*Information shown*.
= = = = = = =

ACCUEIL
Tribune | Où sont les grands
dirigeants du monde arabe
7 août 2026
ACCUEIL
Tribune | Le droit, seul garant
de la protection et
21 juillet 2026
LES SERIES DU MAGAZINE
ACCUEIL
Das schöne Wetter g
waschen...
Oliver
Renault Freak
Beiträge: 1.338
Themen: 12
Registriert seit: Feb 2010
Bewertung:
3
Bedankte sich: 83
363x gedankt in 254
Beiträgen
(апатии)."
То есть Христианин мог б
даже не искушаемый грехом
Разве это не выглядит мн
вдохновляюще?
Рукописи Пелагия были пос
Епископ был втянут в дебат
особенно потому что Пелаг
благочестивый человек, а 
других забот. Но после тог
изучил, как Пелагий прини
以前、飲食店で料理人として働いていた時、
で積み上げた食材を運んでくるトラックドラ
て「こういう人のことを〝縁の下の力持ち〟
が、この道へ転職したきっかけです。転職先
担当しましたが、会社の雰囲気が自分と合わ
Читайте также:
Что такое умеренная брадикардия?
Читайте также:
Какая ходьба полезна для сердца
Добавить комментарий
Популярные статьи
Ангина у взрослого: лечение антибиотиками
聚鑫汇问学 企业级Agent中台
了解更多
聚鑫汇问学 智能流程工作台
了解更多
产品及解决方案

= = = = = = =

*Directions*.
Lines above that include the string "Tribune" need to be copied.

*Solution for this problem*.
Tribune | Où sont les grands
Tribune | Le droit, seul garant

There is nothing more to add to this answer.